The design of industrial hardware and software systems involves expert knowledge of a broad spectrum of areas and fields, considering application domain knowledge (over general software engineering activities), system kind-specific application, and technology-specific expertise, among others. As systems evolve, the importance of meeting their quality (and functional) requirements, such as safety, security, integrity, maintainability, etc., increases because they determine the foundation of the system [5]. Nevertheless, in practice, many of the fundamental quality requirements are not addressed due to the lack of knowledge, time, or expertise [1].

Thus, software architects are confronted with more demanding activities during the architecture design process as presented in [11] and have to work with many kinds of knowledge. Architectural knowledge generalizes explicit and implicit reusable knowledge, which can vary in form, type, degree of formality, etc., such as reference architectures, architectural styles, patterns, design patterns, technical standards, or guidelines.

Technical standards, developed and maintained by networks of international institutions (such as ISO, IEC, and ETSI) together with national organizations (such as NIST, DIN, and ANSI), contain relevant knowledge to be considered during the software architecture design as they reflect a global consensus of people with expertise in their subject of matter and who know the needs of the organizations they represent [2, 13, 14]. A technical standard contains a set of requirements and recommendations that are relevant for specific kinds of systems in a domain or for certain processes. To claim conformance to a standard all requirements defined by the standard must be fulfilled. Technical standards support software architects to identify relevant requirements and facilitate system certification. However, the adherence to such standards can be challenging, e.g., due to the vagueness of how to address provisions, or the expected familiarity with the standard that the architect requires to use it.

Recent advancements in artificial intelligence (AI) allow the development of novel kinds of systems and the automation of knowledge-intensive activities that previously had to be carried out manually by humans. Thus, the software engineering community researches how software engineering can be supported with AI-based technologies. Knowledge graphs (KGs) are an emerging technology for the development of explainable AI applications. KGs are used for semantically modelling a complex domain [9, 19], and use reasoning- and AI-based methods for the development of knowledge-based systems like question-answering (QA) [15], decision support systems [18] and recommendation systems [7].

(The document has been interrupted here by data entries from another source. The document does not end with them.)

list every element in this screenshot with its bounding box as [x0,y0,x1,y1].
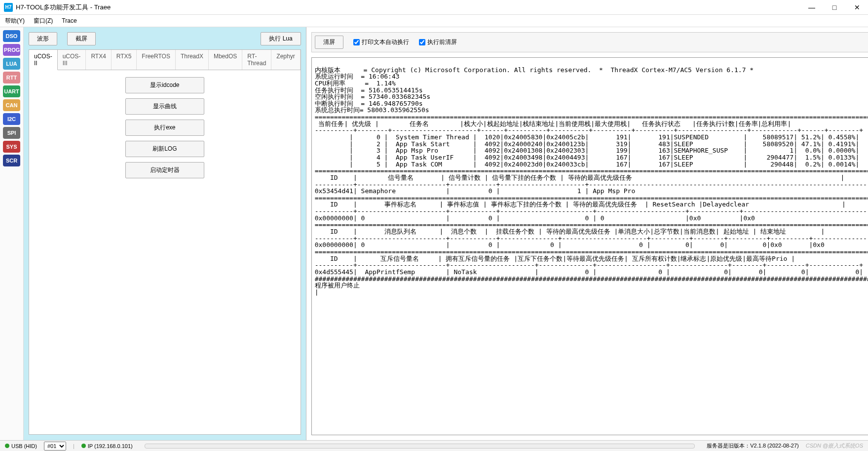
rail-prog[interactable]: PROG [3,44,20,56]
wrap-checkbox[interactable]: 打印文本自动换行 [353,38,409,46]
preclear-checkbox-label: 执行前清屏 [427,38,457,46]
statusbar: USB (HID) #01 | IP (192.168.0.101) 服务器是旧… [0,440,868,451]
tab-rt-thread[interactable]: RT-Thread [242,50,271,70]
watermark-label: CSDN @嵌入式系统OS [806,442,863,450]
rail-rtt[interactable]: RTT [3,72,20,83]
rail-spi[interactable]: SPI [3,127,20,139]
tab-ucos-iii[interactable]: uCOS-III [58,50,86,70]
action-button-3[interactable]: 刷新LOG [125,141,204,157]
menu-trace[interactable]: Trace [62,17,76,24]
connection-label: USB (HID) [11,443,37,449]
action-button-1[interactable]: 显示曲线 [125,98,204,115]
side-rail: DSOPROGLUARTTUARTCANI2CSPISYSSCR [0,27,24,440]
run-lua-button[interactable]: 执行 Lua [261,32,301,45]
menu-help[interactable]: 帮助(Y) [5,17,25,25]
channel-select[interactable]: #01 [44,442,66,451]
waveform-button[interactable]: 波形 [29,32,57,45]
connection-status: USB (HID) [5,443,37,449]
tab-threadx[interactable]: ThreadX [176,50,209,70]
action-button-2[interactable]: 执行exe [125,120,204,136]
rtos-tabs: uCOS-IIuCOS-IIIRTX4RTX5FreeRTOSThreadXMb… [29,50,301,70]
window-buttons: — □ ✕ [805,2,864,12]
menu-window[interactable]: 窗口(Z) [34,17,53,25]
center-toolbar: 波形 截屏 执行 Lua [29,32,301,45]
center-column: 波形 截屏 执行 Lua uCOS-IIuCOS-IIIRTX4RTX5Free… [24,27,306,440]
app-icon: H7 [4,3,13,12]
wrap-checkbox-label: 打印文本自动换行 [362,38,409,46]
wrap-checkbox-input[interactable] [353,39,360,45]
preclear-checkbox-input[interactable] [419,39,425,45]
server-version-label: 服务器是旧版本：V2.1.8 (2022-08-27) [707,442,798,450]
tab-zephyr[interactable]: Zephyr [271,50,300,70]
tab-rtx4[interactable]: RTX4 [86,50,111,70]
rail-can[interactable]: CAN [3,99,20,111]
screenshot-button[interactable]: 截屏 [67,32,96,45]
preclear-checkbox[interactable]: 执行前清屏 [419,38,457,46]
right-column: 清屏 打印文本自动换行 执行前清屏 内核版本 = Copyright (c) M… [306,27,868,440]
tab-rtx5[interactable]: RTX5 [112,50,137,70]
rail-uart[interactable]: UART [3,85,20,97]
main-area: DSOPROGLUARTTUARTCANI2CSPISYSSCR 波形 截屏 执… [0,27,868,440]
status-separator: | [73,443,75,449]
window-title: H7-TOOL多功能开发工具 - Traee [16,3,805,12]
log-toolbar: 清屏 打印文本自动换行 执行前清屏 [311,32,868,52]
rail-lua[interactable]: LUA [3,58,20,70]
tab-mbedos[interactable]: MbedOS [209,50,242,70]
tab-freertos[interactable]: FreeRTOS [137,50,176,70]
close-button[interactable]: ✕ [850,2,864,12]
ip-indicator: IP (192.168.0.101) [81,443,133,449]
rtos-tab-content: 显示idcode显示曲线执行exe刷新LOG启动定时器 [29,70,301,190]
clear-log-button[interactable]: 清屏 [315,36,343,49]
progress-bar [145,444,695,449]
action-button-0[interactable]: 显示idcode [125,77,204,93]
rail-dso[interactable]: DSO [3,30,20,42]
ip-label: IP (192.168.0.101) [88,443,133,449]
status-dot-icon [5,444,9,448]
tab-ucos-ii[interactable]: uCOS-II [29,50,58,70]
ip-dot-icon [81,444,86,448]
menubar: 帮助(Y) 窗口(Z) Trace [0,15,868,27]
rtos-tab-panel: uCOS-IIuCOS-IIIRTX4RTX5FreeRTOSThreadXMb… [29,49,301,435]
minimize-button[interactable]: — [805,2,819,12]
titlebar: H7 H7-TOOL多功能开发工具 - Traee — □ ✕ [0,0,868,15]
log-console[interactable]: 内核版本 = Copyright (c) Microsoft Corporati… [311,57,868,435]
maximize-button[interactable]: □ [828,2,841,12]
rail-i2c[interactable]: I2C [3,113,20,125]
action-button-4[interactable]: 启动定时器 [125,162,204,178]
rail-sys[interactable]: SYS [3,141,20,153]
rail-scr[interactable]: SCR [3,155,20,166]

This work explores how KGs can be used to support software architects in designing complex industrial systems. The remainder of the paper is distributed as follows: we present our approach to build a KG for supporting software architects considering project-specific and generic knowledge in Sect. 2. Section 3 presents a representative example during the architecture design process supported by the KG and automated reasoning. Section 4 presents a short overview of the related work. Finally, we present research challenges and conclusions.

2 Approach

Architecture design is an incremental and iterative process, which makes it an exhaustive human-centered, resource-, time- and knowledge-intensive consuming activity [8]. Since software architects have a great impact on the quality of the system [4], it is important to support them with relevant knowledge that needs to be considered during architecture design and evaluation. Reusable architecture knowledge is therefore used to validate if the requirements have been met.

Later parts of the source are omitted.